La FAO ha aggiornato le sue previsioni relative alla produzione di cereali a livello mondiale nel 2024, attualmente stimata in 2 854 milioni di tonnellate, che rappresenterebbe un record assoluto.

Il Bollettino FAO sull’offerta e domanda di cereali attribuisce questa nuova proiezione al miglioramento delle prospettive di raccolto di mais in Argentina e in Brasile, oltre che in Turchia e Ucraina, che è destinato a compensare le previsioni negative formulate per Indonesia, Pakistan e alcuni paesi dell’Africa meridionale. Anche la produzione di grano è stata rivista in positivo, grazie alle aspettative più rosee riguardanti il continente asiatico, in particolare il Pakistan, che andrebbero a neutralizzare il calo atteso nella Federazione russa, a causa di condizioni meteorologiche inclementi, che hanno colpito le principali aree di produzione del grano a inizio stagione. La produzione mondiale di riso dovrebbe raggiungere un volume record di 535,1 milioni di tonnellate.

Nel 2024-2025, l’utilizzo complessivo di cereali, a livello mondiale, dovrebbe raggiungere un volume di 2 856 milioni di tonnellate, in aumento dello 0,5 percento rispetto all’anno precedente, con riso e cereali secondari tra i prodotti maggiormente utilizzati.

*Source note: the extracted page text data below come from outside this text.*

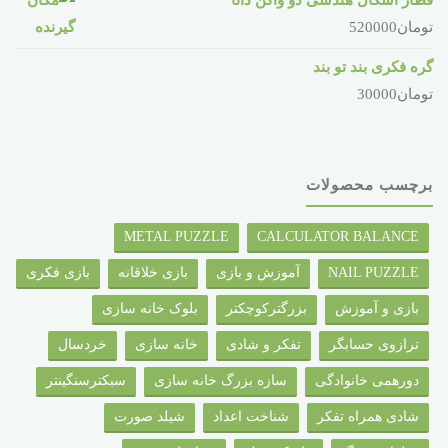
تومان
520000
گره فکری بند تو بند
تومان
30000
برچسب محصولات
METAL PUZZLE
CALCULATOR BALANCE
NAIL PUZZLE
آموزش و بازی
بازی خلاقانه
بازی فکری
بازی و آموزش
بزرگترکوچکتر
بلوک خانه سازی
ترازوی حسابگر
تفکر و شادی
خانه سازی
خردسال
دورهمی خانوادگی
سازه بزرگ خانه سازی
سبکترسنگینتر
شادی همراه تفکر
شناخت اعداد
شیلد صورت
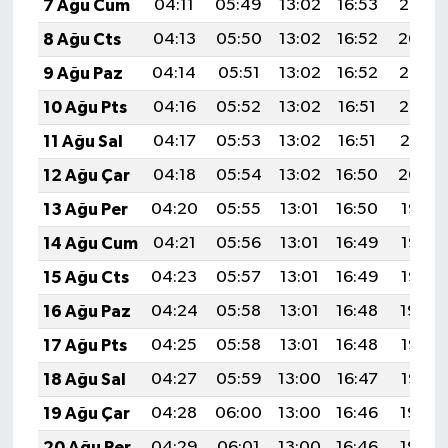
7 Ağu Cum
04:11
05:49
13:02
16:53
20:06
8 Ağu Cts
04:13
05:50
13:02
16:52
20:04
9 Ağu Paz
04:14
05:51
13:02
16:52
20:03
10 Ağu Pts
04:16
05:52
13:02
16:51
20:02
11 Ağu Sal
04:17
05:53
13:02
16:51
20:01
12 Ağu Çar
04:18
05:54
13:02
16:50
20:00
13 Ağu Per
04:20
05:55
13:01
16:50
19:58
14 Ağu Cum
04:21
05:56
13:01
16:49
19:57
15 Ağu Cts
04:23
05:57
13:01
16:49
19:56
16 Ağu Paz
04:24
05:58
13:01
16:48
19:54
17 Ağu Pts
04:25
05:58
13:01
16:48
19:53
18 Ağu Sal
04:27
05:59
13:00
16:47
19:52
19 Ağu Çar
04:28
06:00
13:00
16:46
19:50
20 Ağu Per
04:29
06:01
13:00
16:46
19:49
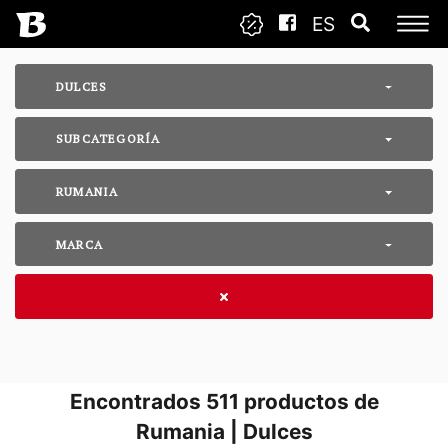
ES
DULCES
SUBCATEGORÍA
RUMANIA
MARCA
Encontrados
511
productos de
Rumania | Dulces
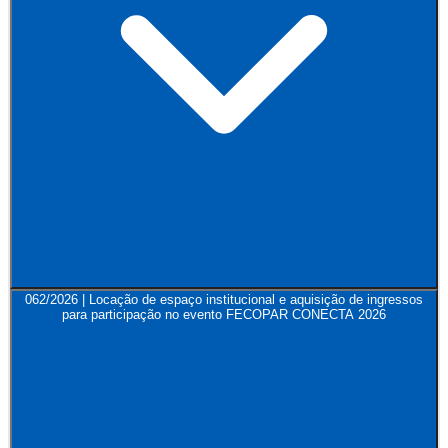
062/2026 | Locação de espaço institucional e aquisição de ingressos
para participação no evento FECOPAR CONECTA 2026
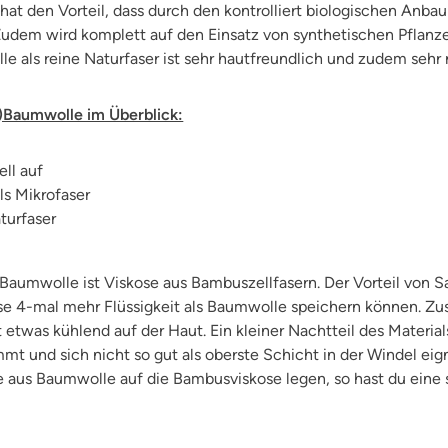
at den Vorteil, dass durch den kontrolliert biologischen Anba
udem wird komplett auf den Einsatz von synthetischen Pflanz
e als reine Naturfaser ist sehr hautfreundlich und zudem sehr 
)Baumwolle im Überblick:
ell auf
ls Mikrofaser
aturfaser
 Baumwolle ist Viskose aus Bambuszellfasern. Der Vorteil von 
ese 4-mal mehr Flüssigkeit als Baumwolle speichern können. Zu
etwas kühlend auf der Haut. Ein kleiner Nachtteil des Materials
mt und sich nicht so gut als oberste Schicht in der Windel eign
 aus Baumwolle auf die Bambusviskose legen, so hast du eine 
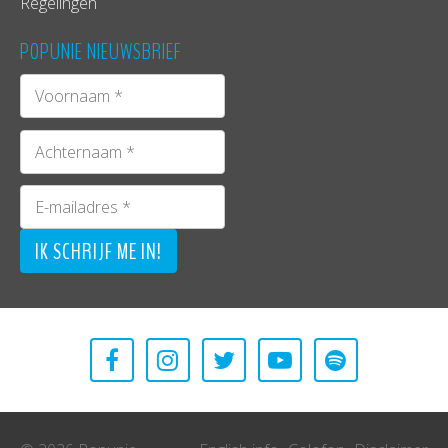
Regelingen
POPUNIE NIEUWSBRIEF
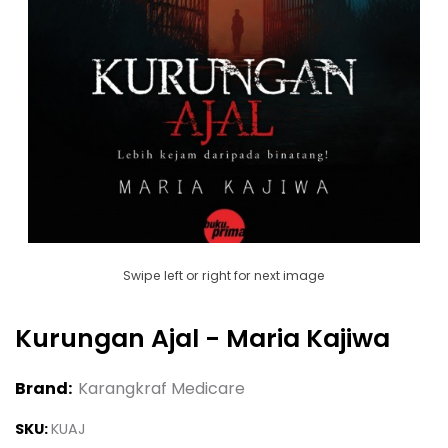
Swipe left or right for next image
Kurungan Ajal - Maria Kajiwa
Brand:
Karangkraf Medicare
SKU:
KUAJ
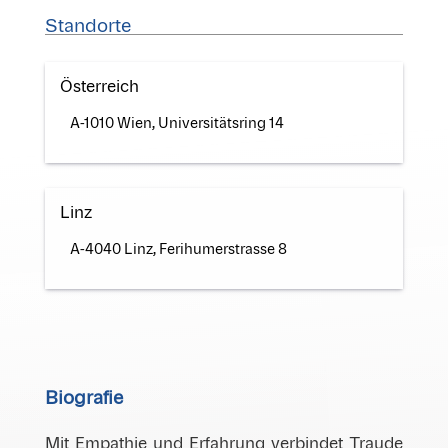
Standorte
Österreich
A-1010 Wien, Universitätsring 14
Linz
A-4040 Linz, Ferihumerstrasse 8
Biografie
Mit Empathie und Erfahrung verbindet Traude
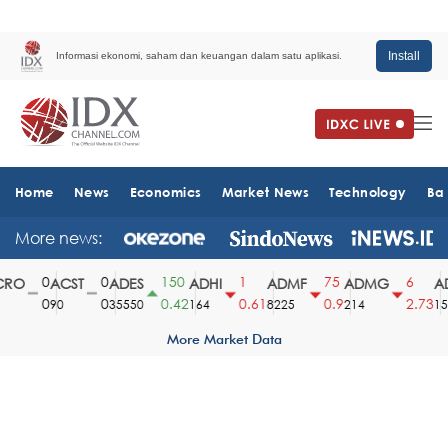
Install
Informasi ekonomi, saham dan keuangan dalam satu aplikasi.
Home
News
Economics
Market News
Technology
Ba
More news:
0
0
150
1
75
6
RO
ACST
ADES
ADHI
ADMF
ADMG
AD
0
0
0.42
0.61
0.9
2.73
90
35550
164
8225
214
151
More Market Data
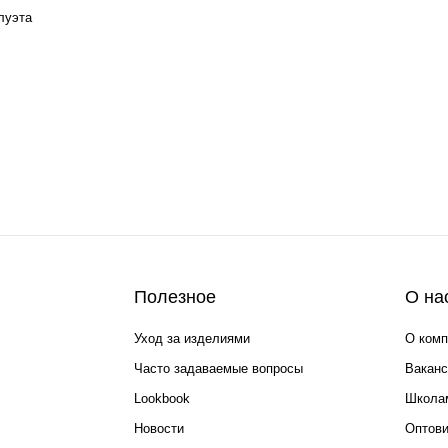
луэта
Полезное
О на
Уход за изделиями
О комп
Часто задаваемые вопросы
Ваканс
Lookbook
Школа
Новости
Оптов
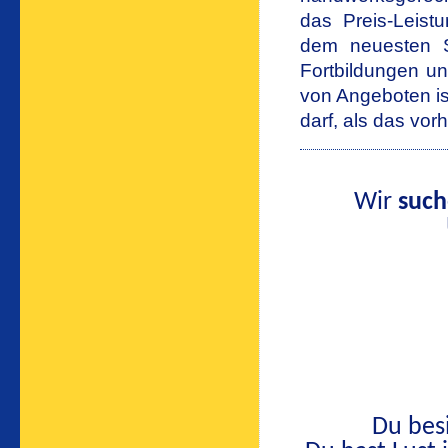
das Preis-Leist
dem neuesten S
Fortbildungen un
von Angeboten is
darf, als das vor
Wir
suc
Du bes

Nel 2025, le scorte mondiali di cereali sono destinate ad aumentare (+1,3 percento), lasciando il rapporto mondiale tra riserve e utilizzo di cereali nel periodo 2024-2025 quasi invariato al 30,8 percento.

Quanto agli scambi internazionali di tutte le categorie di cereali, la FAO conferma il volume di 481 milioni di tonnellate precedentemente stimato, che rappresenterebbe una flessione del 3,0 percento, rispetto al 2023-2024.